Si peligroso es toparse con personajes de esta calaña en la vida diaria, ni qué decir tiene cuán dañino es para la suerte de una comunidad, que tales individuos tengan poder sobre ella.
En esta instancia se encuentra nuestra pobre Argentina desde el 25 de mayo de 2003 -ya casi cuatro años de ludibrio colectivo- cuando el resentimiento de Eduardo Duhalde (no me refiero al barbado asesino, sino al tipejo de Lomas de Zamora) logró que en la quiniela electoral, resultase ganador un sujeto como K, que, junto con su compinche de cama adentro, hizo de la usura su innoble medio de vida.

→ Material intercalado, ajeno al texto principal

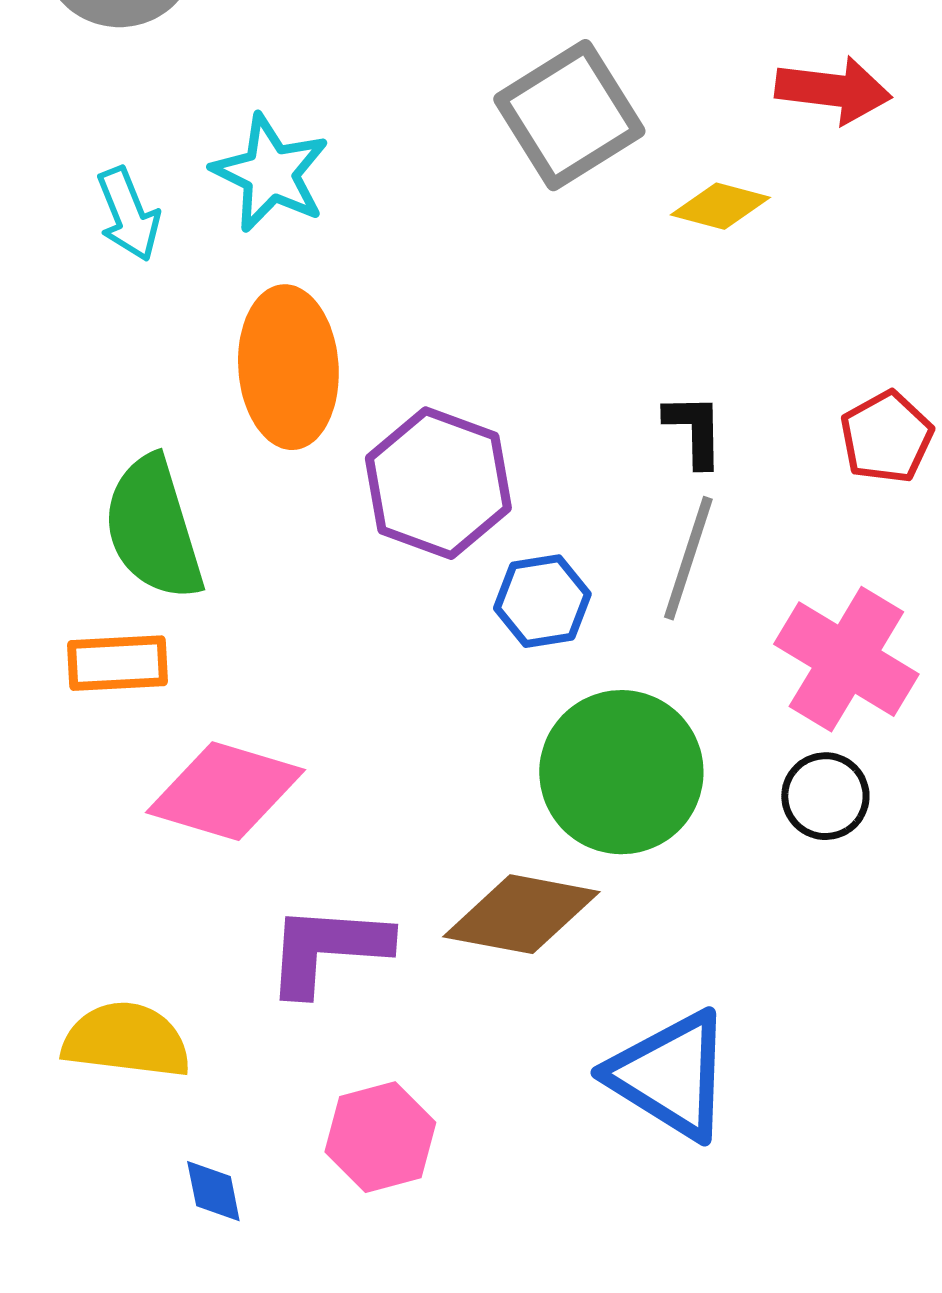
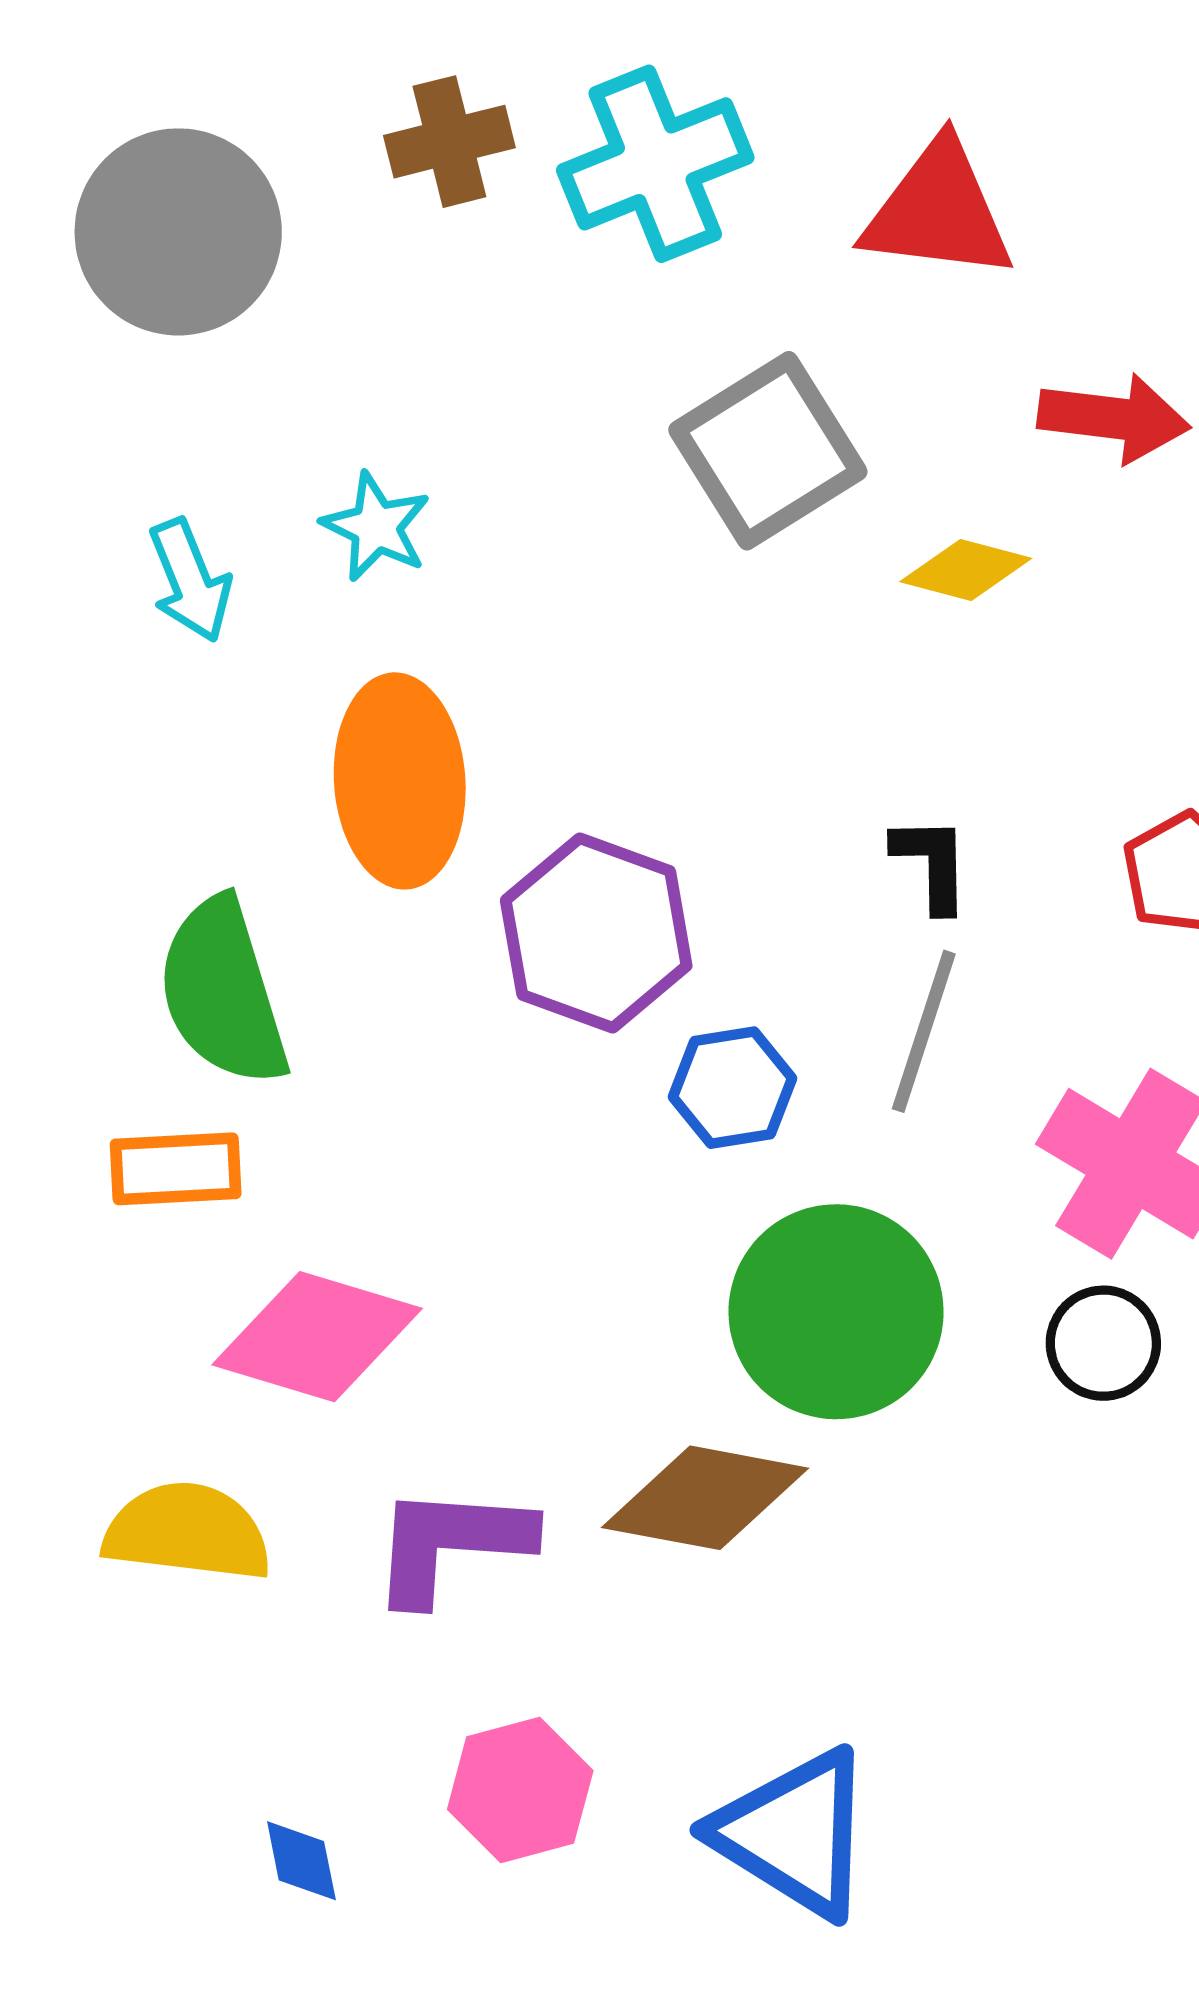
cyan star: (270, 173) -> (376, 527), size x0.7
yellow semicircle: (126, 1040) -> (187, 1532), moved
blue triangle: (670, 1075) -> (794, 1833), moved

No hay memoria de otro caso semejante en la historia de nuestro país: nadie de esa catadura se aposentó en Balcarce 50, más allá de los defectos que pudiesen tener y de los errores que pudieron cometer.
Para el mundo civilizado practicar la usura es un deshonor y un baldón, razón por la cual quienes lo hacen, prefieren andar de noche para no ser vistos y evitar la justa represalia. Más aún: hay aprobación tácita de la comunidad cuando algún deudor oprimido, le mete cuatro tiros a uno de esos expoliadores, dejándolo desangrar sobre sus cochinos papeles. (Me cuento entre ellos, naturalmente).
Porque el usurero es fundamentalmente, un amoral convicto y confeso que ha decidido, conforme a los dictados de su depravada conciencia, rechazar a Dios para prosternarse ante Mammón. Sabemos bien el lugar que los Evangelios reserva a los agarrados y codiciosos, a los saqueadores y rapiñadores. Son los mercaderes del templo que Cristo echó a latigazo limpio. Son los pecadores cuyos pecados “claman al cielo” porque “parecen provocar la ira de Dios y la exigencia de un castigo especial para escarmiento de los demás” *. Al atentar desalmadamente contra el orden social son más peligrosos que el delincuente común y su pena debe ser durísima, haciéndoles devolver, primeramente, lo que es de otros.
No es forzar los términos sostener que K, además, es un asocial, en el sentido que le asigna Schoek: “individuo que no quiere o no puede someterse a las normas que la mayoría reconoce como esenciales para la sociedad en que viven” **. Es público y notorio su desprecio por la ley, su vulgaridad y falta de educación, su condición de iletrado absoluto, su miedoso aislamiento. Solamente la psiquiatría pude explicar su patología de simulador, su disfraz de adalid de los “derechos humanos” y el rencor sedicioso que lo llevó a la anulación de leyes que habían permitido conseguir un grado suficiente de pacificación nacional.
Es inútil que la oposición -si merece llamarse así, algo que tengo en duda- pretenda plantarse, con argumentos formales y legalistas, frente a quien declaró -en el paroxismo de la insensatez- la guerra contra los argentinos decentes.
Este sujeto nos llevó a una guerra que no quisimos. Probablemente habrá cárcel y persecución para quienes respondan -con inteligente y prudente civismo- a las afrentas que la Patria recibe cotidianamente. Con esas solas fuerzas, el ominoso pasaje del Primer Usurero de la Nación será pronto un recuerdo. Y recordemos, para los tiempos de prueba que se vienen, la vieja consigna del Gran Capitán Ignacio: actuar como si todo dependiese de nosotros, pero sabiendo que todo está en las manos de Dios. A la obra, pues.
* Antonio Royo Marín, O. P., Teología moral para seglares, B.A.C., Madrid, 1957, Tomo I, pág. 215. ** Helmut Schoek, Diccionario de sociología, Herder, Barcelona, 1981, pág.38.